You got it to run correctly. Those are “warnings” on the console, not exceptions.

In class, we’ll show how to turn down the log level, to get rid of some of that noise — however, often in debugging it is useful.

See you there next week!

Picture of Roland Hochmuth
Roland Hochmuth
02/14/2015 9:43am PST

In prep for the camp I ran spark-submit and received the following errors and and wondering how to resolve.
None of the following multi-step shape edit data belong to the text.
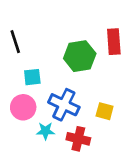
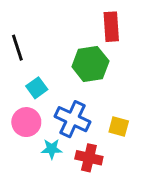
red rectangle: (114, 42) -> (111, 27), moved
cyan square: (32, 77) -> (37, 88), turned -30

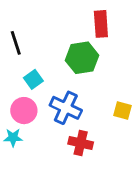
yellow square: (119, 127) -> (123, 111), moved
cyan star: (52, 149) -> (13, 138), moved

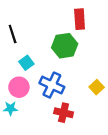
yellow square: (123, 111) -> (97, 87), turned 32

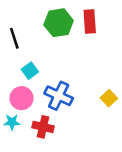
green hexagon: (65, 46) -> (59, 23), moved
red cross: (64, 113) -> (43, 127), moved

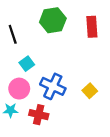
red rectangle: (90, 22) -> (92, 27), moved
yellow square: (109, 98) -> (90, 91), moved

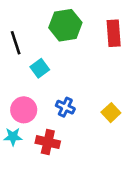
cyan square: (27, 64) -> (40, 68), moved
blue cross: (53, 86) -> (65, 107), size x0.6

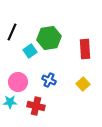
green hexagon: (65, 25) -> (49, 38), moved
red rectangle: (114, 33) -> (85, 49), moved
black line: (16, 43) -> (12, 32), turned 42

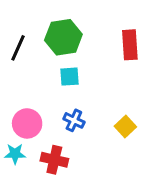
green hexagon: (49, 38) -> (63, 37), moved
red rectangle: (85, 49) -> (130, 45), moved
cyan square: (30, 51) -> (69, 77), moved, turned 32

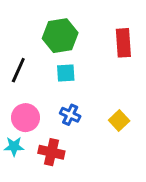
black line: (18, 48) -> (18, 70), moved

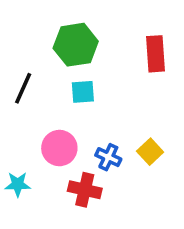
blue cross: (70, 115) -> (108, 157), moved
pink circle: (25, 118) -> (59, 148), moved
red cross: (51, 152) -> (85, 190), moved

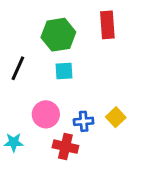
red rectangle: (155, 54) -> (107, 25), moved
blue cross: (108, 157) -> (84, 121), turned -30

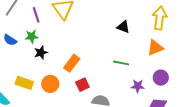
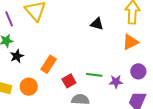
green line: (121, 63) -> (94, 75), moved
red square: (82, 85) -> (69, 81), moved

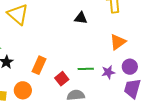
orange triangle: (130, 42) -> (118, 42), moved
purple circle: (138, 71) -> (130, 67), moved

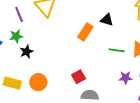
orange rectangle: (39, 65) -> (85, 32), moved
green line: (86, 69) -> (117, 50), moved

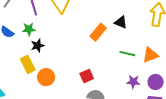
yellow rectangle: (12, 83) -> (28, 64), moved, turned 42

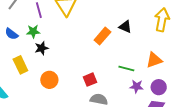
green line: (127, 54) -> (126, 69), moved
yellow rectangle: (28, 64) -> (20, 65), moved

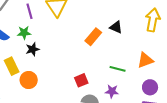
orange circle: (49, 80) -> (29, 80), moved
purple star: (136, 86) -> (112, 91), moved

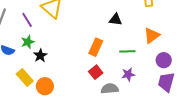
black triangle: (116, 27) -> (116, 20), moved
orange rectangle: (93, 37) -> (96, 47), moved

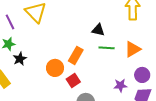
green line: (127, 51) -> (107, 48), moved
purple star: (128, 74) -> (120, 85), moved
orange circle: (45, 86) -> (55, 68), moved

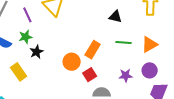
black triangle: (98, 30) -> (115, 17), moved
purple circle: (142, 75) -> (150, 70), moved
purple star: (120, 85) -> (126, 76), moved

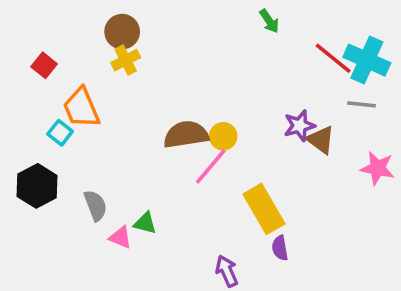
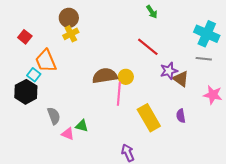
red line: (333, 58) -> (148, 47), moved
pink line: (211, 166) -> (119, 94), turned -35
black hexagon: (37, 186) -> (26, 92), moved
purple semicircle: (280, 248) -> (181, 116), moved

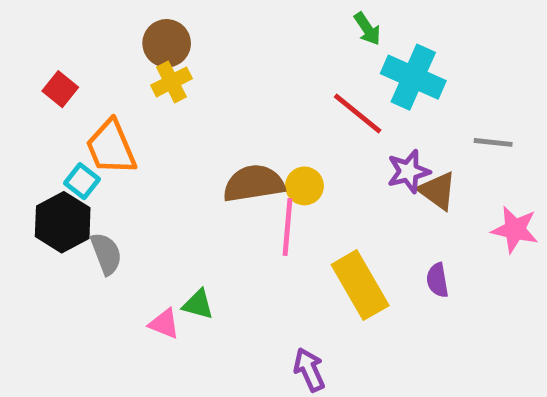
cyan cross: (207, 34) -> (413, 77), moved
gray semicircle: (54, 116) -> (106, 254), moved

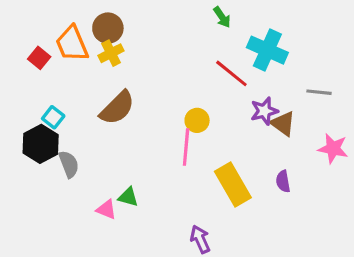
green arrow: (367, 29) -> (222, 17), moved
orange trapezoid: (111, 147) -> (72, 44), moved
brown semicircle: (254, 184) -> (117, 108), moved, turned 144

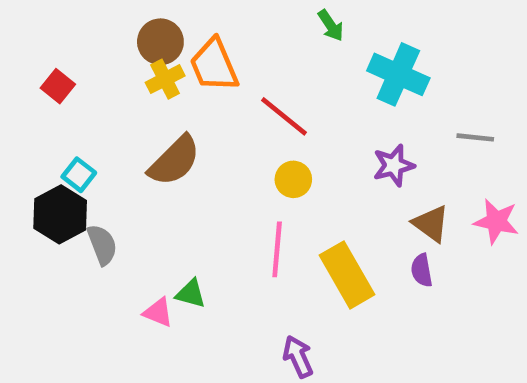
orange trapezoid: (72, 44) -> (214, 65), moved
red line: (231, 73) -> (284, 116), moved
brown triangle: (283, 123) -> (431, 224), moved
pink line: (186, 147) -> (277, 249), moved

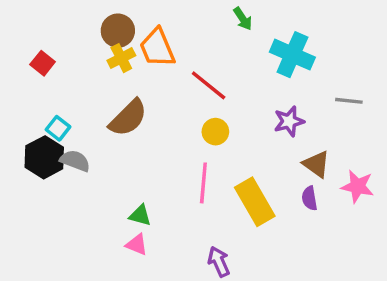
pink star: (496, 221) -> (357, 186), moved
gray semicircle: (102, 245) -> (75, 161), moved, turned -48
pink triangle: (158, 312) -> (137, 245), moved

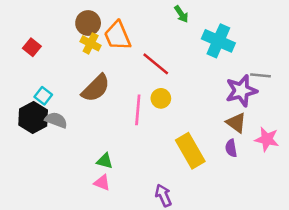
yellow cross: (121, 58) -> (91, 43), turned -36
purple star: (289, 121) -> (241, 91), moved, size x1.4
pink line: (203, 183) -> (138, 110), moved

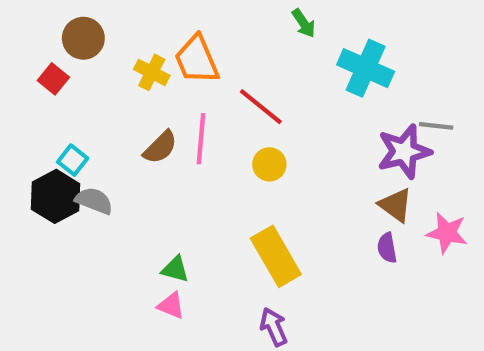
brown circle: (88, 23) -> (83, 38), moved
brown semicircle: (96, 88) -> (160, 147), size x0.7
pink line: (138, 110) -> (201, 139), moved
yellow rectangle: (190, 151) -> (276, 256), moved

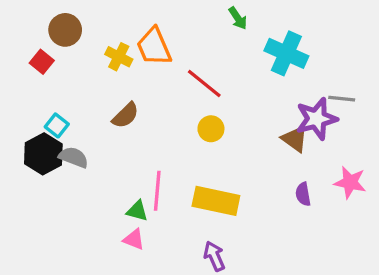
pink line: (201, 139) -> (157, 191), moved
brown triangle: (396, 205) -> (295, 139), moved
yellow rectangle: (276, 256) -> (216, 201), turned -48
Rolands-MacBook-Pro-2:simple-app rolandhochmuth$ ../spark/bin/spark-submit —class “SimpleApp” —master local[*] target/scala-2.10/simple-project_2.10-1.0.jar
Spark assembly has been built with Hive, including Datanucleus jars on classpath
2015-02-14 18:25:50.428 java[27528:1703] Unable to load realm info from SCDynamicStore
15/02/14 18:26:50 WARN NativeCodeLoader: Unable to load native-hadoop library for your platform… using builtin-java classes where applicable
15/02/14 18:26:50 WARN LoadSnappy: Snappy native library not loaded
Lines with a: 83, Lines with b: 38

Picture of Paco Nathan
Paco Nathan
02/11/2015 3:55am PST

Hi Kyle,

Certainly, yes. See you there!

Kyle Davis
02/11/2015 3:44am PST

Hey Paco

I am an equities researcher attending the conference because I have interest in the Hortonworks/Cloudera and Spark ecosystems. I do not really want to participate in the hands on learning aspect so will it be ok if I am just an observer?

Picture of Paco Nathan
Paco Nathan
02/11/2015 12:40am PST

Thank you Sean -

There will be an update on the at the tutorial. We will have USBs to hand out. Yes, the file layout for the Apache Spark download changed in the 1.2.x release. We’ll cover that in the tutorial.

See you next week!

Picture of Sean Boisen
Sean Boisen
02/11/2015 12:27am PST

I downloaded, extracted, and ran the commands for building and using the simple-app. However, the file lists two folders that don’t appear to be included in streaming and website.

Picture of Paco Nathan
Paco Nathan
01/07/2015 6:17am PST

We show examples mostly in Scala, Python, SQL, plus a few in Java.

01/07/2015 6:06am PST

What language will be used for the workshop? Scala,Java, or Python?